“Islam doesn’t demand that men cover their faces before they go out, but its more extreme advocates place special conditions on how women dress outside the home. It’s a typical example of patriarchal practice, based on the notion that women should be under the control of their male relatives at all times, and it’s incompatible with any notion of universal human rights….
“In effect, a woman in a niqab is wearing a mask, signalling her deliberate separation from people unlike herself. It’s hard to think of another form of dress which is so highly politicised – or so rejectionist of mainstream culture. This is the point missed by liberal defenders of the niqab and the burka.”
Joan Smith in the Independent, 19 January 2010
Last week the Independent itself published an article in which Muslim women were given space to explain their own understanding of why they wore hijab (and, in one case, didn’t).
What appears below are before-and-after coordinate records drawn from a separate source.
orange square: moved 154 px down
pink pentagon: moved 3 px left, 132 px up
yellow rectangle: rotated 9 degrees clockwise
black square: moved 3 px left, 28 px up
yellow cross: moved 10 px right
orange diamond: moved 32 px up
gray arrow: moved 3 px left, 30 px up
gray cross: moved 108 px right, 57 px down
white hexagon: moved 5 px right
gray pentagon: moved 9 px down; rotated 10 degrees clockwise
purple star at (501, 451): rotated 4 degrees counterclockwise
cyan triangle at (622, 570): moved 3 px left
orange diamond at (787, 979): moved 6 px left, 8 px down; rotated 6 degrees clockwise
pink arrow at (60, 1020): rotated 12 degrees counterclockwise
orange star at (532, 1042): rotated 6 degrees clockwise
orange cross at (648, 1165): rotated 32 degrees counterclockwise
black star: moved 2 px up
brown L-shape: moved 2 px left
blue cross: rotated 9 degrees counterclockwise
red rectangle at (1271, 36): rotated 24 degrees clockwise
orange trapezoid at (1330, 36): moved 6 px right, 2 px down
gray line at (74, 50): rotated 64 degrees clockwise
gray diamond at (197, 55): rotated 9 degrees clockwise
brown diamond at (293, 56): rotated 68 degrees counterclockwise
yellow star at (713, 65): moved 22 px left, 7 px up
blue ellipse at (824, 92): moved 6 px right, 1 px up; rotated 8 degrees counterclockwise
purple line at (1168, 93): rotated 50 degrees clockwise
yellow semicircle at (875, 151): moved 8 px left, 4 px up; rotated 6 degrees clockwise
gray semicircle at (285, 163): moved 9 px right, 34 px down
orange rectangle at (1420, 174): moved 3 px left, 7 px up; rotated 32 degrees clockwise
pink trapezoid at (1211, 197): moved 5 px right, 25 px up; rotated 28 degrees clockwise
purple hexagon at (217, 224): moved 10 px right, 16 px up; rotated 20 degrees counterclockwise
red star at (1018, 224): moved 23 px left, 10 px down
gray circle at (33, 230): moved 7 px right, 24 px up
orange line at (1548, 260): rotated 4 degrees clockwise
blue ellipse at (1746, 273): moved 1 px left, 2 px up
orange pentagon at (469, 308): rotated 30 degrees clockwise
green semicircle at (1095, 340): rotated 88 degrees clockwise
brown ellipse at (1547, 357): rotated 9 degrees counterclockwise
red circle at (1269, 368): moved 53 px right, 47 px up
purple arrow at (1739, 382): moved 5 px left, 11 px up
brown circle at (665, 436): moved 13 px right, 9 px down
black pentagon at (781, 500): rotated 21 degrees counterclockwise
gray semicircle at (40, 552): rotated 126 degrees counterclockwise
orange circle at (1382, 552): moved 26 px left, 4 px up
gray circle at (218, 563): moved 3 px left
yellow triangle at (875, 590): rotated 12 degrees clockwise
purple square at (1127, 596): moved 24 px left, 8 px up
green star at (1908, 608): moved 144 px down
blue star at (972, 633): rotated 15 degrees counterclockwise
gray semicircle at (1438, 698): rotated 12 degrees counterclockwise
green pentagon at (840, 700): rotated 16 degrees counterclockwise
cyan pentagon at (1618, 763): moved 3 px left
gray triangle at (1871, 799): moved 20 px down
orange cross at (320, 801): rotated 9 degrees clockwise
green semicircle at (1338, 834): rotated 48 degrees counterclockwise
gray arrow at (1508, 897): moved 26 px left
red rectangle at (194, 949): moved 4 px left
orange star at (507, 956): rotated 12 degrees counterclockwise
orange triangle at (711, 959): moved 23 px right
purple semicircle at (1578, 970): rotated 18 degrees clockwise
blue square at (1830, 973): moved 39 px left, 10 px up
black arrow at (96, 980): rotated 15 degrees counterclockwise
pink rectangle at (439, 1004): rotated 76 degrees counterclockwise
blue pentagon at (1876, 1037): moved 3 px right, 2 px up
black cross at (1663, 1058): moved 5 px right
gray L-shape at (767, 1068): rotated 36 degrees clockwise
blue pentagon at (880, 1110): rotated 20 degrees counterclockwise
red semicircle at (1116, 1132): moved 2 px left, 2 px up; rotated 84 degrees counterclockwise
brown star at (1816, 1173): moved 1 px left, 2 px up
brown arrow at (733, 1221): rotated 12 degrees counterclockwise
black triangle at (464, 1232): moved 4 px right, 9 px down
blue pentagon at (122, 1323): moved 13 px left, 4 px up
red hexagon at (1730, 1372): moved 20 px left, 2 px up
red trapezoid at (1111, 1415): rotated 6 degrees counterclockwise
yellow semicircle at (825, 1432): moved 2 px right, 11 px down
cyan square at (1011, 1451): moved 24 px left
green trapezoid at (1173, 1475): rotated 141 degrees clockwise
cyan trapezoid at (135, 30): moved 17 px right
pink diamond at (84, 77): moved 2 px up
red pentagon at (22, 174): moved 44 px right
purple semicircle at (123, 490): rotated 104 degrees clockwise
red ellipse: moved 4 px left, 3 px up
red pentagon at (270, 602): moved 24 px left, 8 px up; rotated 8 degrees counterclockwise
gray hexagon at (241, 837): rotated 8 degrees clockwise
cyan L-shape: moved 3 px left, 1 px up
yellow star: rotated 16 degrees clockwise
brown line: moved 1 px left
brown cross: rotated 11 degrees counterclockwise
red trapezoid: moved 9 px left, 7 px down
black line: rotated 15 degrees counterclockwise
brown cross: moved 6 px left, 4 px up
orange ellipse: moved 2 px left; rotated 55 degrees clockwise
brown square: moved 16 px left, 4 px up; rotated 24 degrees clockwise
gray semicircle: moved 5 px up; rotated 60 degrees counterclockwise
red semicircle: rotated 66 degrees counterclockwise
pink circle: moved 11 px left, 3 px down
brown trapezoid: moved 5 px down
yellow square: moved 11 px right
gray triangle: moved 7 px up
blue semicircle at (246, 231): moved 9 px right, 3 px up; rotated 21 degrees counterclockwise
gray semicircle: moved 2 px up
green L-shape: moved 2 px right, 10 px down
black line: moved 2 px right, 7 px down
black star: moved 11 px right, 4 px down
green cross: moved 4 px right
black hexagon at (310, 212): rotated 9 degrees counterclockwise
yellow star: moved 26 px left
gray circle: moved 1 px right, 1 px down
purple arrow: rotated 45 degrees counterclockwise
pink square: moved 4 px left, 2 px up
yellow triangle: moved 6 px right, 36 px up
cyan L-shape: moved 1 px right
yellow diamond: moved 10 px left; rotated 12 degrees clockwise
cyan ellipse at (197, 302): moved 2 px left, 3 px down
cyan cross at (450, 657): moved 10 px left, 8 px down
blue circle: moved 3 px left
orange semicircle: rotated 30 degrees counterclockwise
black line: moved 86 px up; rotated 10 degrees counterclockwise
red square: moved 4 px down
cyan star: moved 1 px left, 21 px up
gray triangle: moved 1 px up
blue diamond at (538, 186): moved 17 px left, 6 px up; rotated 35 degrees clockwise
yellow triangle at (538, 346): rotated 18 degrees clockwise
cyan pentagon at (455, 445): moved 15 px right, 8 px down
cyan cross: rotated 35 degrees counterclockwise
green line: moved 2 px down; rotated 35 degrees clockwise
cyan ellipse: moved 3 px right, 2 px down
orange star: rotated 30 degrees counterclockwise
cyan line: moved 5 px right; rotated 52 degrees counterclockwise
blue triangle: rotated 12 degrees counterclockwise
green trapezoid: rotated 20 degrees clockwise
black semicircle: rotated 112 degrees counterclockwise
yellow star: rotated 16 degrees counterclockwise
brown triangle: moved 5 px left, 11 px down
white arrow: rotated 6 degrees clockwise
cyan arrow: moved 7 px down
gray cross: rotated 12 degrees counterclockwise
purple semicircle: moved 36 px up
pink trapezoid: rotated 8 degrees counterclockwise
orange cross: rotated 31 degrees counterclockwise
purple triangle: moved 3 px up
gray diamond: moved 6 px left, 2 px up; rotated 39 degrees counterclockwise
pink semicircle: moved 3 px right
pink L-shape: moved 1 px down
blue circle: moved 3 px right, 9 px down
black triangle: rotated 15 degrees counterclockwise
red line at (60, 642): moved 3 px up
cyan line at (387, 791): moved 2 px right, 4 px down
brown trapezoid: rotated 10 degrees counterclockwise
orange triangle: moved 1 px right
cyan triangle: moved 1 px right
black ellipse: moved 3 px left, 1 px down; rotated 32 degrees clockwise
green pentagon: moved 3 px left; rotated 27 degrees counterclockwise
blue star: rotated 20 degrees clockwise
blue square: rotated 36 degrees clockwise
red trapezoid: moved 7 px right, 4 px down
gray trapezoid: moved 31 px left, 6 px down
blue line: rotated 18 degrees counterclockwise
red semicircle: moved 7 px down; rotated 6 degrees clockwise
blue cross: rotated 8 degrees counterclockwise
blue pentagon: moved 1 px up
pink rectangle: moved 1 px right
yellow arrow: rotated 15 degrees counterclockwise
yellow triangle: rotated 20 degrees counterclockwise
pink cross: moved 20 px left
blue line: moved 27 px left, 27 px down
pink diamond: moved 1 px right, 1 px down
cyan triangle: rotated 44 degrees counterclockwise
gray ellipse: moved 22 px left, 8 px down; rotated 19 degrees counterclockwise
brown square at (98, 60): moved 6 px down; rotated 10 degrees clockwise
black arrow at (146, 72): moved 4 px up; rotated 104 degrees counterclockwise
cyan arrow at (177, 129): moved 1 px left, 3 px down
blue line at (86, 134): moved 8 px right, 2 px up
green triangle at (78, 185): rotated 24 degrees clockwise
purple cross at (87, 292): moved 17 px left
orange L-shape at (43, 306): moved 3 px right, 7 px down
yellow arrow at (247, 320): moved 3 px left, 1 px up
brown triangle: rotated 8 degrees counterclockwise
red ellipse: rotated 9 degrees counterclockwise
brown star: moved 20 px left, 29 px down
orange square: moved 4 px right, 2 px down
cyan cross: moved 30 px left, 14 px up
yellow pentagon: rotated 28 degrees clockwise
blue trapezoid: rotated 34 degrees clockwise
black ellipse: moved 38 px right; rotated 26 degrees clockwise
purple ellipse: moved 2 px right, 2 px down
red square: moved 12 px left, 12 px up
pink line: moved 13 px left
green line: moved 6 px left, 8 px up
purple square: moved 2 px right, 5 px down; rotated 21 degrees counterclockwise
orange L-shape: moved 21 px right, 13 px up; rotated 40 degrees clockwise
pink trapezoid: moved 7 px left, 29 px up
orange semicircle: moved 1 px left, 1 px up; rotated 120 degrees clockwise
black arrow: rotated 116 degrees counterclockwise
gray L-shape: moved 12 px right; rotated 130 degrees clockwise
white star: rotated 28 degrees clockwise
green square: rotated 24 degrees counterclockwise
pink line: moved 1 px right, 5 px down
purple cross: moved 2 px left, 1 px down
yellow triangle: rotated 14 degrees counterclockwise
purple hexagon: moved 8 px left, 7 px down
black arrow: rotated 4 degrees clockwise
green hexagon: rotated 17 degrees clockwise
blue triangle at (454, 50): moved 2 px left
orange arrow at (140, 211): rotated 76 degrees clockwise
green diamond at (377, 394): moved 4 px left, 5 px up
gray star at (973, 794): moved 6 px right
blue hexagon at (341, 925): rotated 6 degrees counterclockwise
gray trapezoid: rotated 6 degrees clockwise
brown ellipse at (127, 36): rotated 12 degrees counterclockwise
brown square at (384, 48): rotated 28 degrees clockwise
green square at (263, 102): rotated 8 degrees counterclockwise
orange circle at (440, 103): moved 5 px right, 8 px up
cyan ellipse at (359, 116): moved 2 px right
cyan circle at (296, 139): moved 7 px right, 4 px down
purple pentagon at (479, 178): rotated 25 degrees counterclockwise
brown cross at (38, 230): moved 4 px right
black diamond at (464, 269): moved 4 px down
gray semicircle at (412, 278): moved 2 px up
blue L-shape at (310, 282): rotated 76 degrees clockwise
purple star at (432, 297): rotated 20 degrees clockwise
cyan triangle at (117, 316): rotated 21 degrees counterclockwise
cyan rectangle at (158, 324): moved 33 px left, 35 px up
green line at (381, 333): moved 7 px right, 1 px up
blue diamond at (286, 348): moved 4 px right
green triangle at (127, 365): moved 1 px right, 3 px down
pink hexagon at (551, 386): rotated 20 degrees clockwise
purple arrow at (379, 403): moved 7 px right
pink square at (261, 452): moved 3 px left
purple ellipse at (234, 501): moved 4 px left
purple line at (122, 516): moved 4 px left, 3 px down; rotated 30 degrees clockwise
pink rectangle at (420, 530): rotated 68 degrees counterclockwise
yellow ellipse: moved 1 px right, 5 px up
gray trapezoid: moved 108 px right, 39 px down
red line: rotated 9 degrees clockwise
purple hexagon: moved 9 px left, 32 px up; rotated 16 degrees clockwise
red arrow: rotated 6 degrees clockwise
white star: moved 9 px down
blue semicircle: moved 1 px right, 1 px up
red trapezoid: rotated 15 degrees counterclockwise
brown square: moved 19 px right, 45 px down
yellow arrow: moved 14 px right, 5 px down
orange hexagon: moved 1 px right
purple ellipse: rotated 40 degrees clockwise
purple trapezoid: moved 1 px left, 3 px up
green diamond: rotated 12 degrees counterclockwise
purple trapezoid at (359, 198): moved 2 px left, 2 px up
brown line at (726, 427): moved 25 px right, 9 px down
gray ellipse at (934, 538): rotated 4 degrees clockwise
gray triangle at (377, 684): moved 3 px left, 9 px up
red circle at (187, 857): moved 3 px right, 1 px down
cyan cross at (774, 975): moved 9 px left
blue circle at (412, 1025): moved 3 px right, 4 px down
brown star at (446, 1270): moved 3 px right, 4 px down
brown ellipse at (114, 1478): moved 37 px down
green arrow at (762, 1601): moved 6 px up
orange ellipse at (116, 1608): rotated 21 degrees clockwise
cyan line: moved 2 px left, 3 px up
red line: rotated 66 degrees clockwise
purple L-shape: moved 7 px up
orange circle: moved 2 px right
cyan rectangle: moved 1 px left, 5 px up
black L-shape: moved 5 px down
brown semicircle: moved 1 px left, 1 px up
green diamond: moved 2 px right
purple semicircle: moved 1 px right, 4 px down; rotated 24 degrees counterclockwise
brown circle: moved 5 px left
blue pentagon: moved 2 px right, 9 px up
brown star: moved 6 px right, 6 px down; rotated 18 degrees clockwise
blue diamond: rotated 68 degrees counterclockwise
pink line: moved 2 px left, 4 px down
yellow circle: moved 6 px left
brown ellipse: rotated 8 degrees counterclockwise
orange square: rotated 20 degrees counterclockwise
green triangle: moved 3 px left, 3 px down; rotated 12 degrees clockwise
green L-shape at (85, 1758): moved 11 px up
But Joan Smith doesn’t bother herself with that sort of nonsense. She thinks she knows more about the motives and meaning of Muslim women’s preferred form of dress than Muslim women themselves do.
You might have thought that an avowed feminist would have some sensitivity to the idea that women could legitimately prefer to cover themselves because they find it demeaning to have men judging them by their physical appearance. Back in the day, there was tendency within the women’s movement, much derided by the anti-feminist political right, who preferred to dress in overalls and boots as a stand against the commodification of women’s bodies. But then, those women were mainly of Western origin and white, so obviously that was different.